Kpiłeś z zabójstwa Charliego Kirka? Zapomnij o wizycie w USA

Wiceprzewodniczący Departamentu Stanu Christopher Landau wyraził oburzenie wobec osób, które w mediach społecznościowych pochwalały lub lekceważyły to wydarzenie. Polecił konsulom podjąć odpowiednie kroki w takich przypadkach. Zachęcił także internautów do zgłaszania takich komentarzy, aby Departament Stanu "mógł chronić obywateli USA".
W odpowiedzi na apel Landaua, internauci już zgłaszają takie osoby, w tym niemieckiego dziennikarza Sebastiana Hotza, znanego jako "El Hotzo", który żartował z zabójstwa Kirka. Użytkownicy sugerują, że powinien on zostać umieszczony na liście osób objętych zakazem wjazdu do USA.

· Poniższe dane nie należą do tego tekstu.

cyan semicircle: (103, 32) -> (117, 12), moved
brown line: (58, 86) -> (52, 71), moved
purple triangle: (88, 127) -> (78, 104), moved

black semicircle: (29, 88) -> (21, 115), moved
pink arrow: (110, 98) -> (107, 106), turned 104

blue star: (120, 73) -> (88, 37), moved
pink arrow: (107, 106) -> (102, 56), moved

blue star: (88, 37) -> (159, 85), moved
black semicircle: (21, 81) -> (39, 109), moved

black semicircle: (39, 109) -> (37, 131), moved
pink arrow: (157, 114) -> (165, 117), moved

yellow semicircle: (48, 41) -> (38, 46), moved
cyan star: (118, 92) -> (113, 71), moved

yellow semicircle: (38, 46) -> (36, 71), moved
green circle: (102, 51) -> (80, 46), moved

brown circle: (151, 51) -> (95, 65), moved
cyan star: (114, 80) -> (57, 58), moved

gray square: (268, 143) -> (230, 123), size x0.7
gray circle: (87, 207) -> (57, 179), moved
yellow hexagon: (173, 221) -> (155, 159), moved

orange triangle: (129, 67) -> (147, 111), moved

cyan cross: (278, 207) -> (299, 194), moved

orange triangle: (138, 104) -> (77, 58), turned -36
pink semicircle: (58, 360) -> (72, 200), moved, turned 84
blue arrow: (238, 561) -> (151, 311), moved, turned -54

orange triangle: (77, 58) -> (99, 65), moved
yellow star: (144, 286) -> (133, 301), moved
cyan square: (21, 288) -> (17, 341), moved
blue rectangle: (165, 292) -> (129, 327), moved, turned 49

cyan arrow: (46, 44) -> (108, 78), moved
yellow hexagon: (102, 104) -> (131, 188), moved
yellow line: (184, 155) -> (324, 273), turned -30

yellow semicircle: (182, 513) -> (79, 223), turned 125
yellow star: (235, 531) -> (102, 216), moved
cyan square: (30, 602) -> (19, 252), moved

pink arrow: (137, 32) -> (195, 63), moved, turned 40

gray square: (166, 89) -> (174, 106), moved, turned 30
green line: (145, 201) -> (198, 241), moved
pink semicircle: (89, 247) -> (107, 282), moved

Departament Stanu USA podkreśla, że nie toleruje gloryfikowania przemocy i nienawiści. Osoby, które wyrażają takie poglądy, mogą zostać objęte zakazem wjazdu lub deportowane, jeśli przebywają już na terenie USA.
W przypadku obywateli Polski, którzy publicznie wyrażają poparcie dla zabójstwa Charliego Kirka, istnieje ryzyko utraty możliwości ubiegania się o zgodę na wjazd do USA, czyli tzw. "estę" lub jej unieważnienia, jeśli już ją posiadają.
Warto zaznaczyć, że władze USA monitorują media społecznościowe i mogą podjąć działania wobec osób, które wyrażają poglądy uznane za niezgodne z interesami narodowymi USA.
Jeśli zauważysz takie komentarze, możesz zgłosić je bezpośrednio do Departamentu Stanu USA lub skontaktować się z odpowiednimi służbami konsularnymi.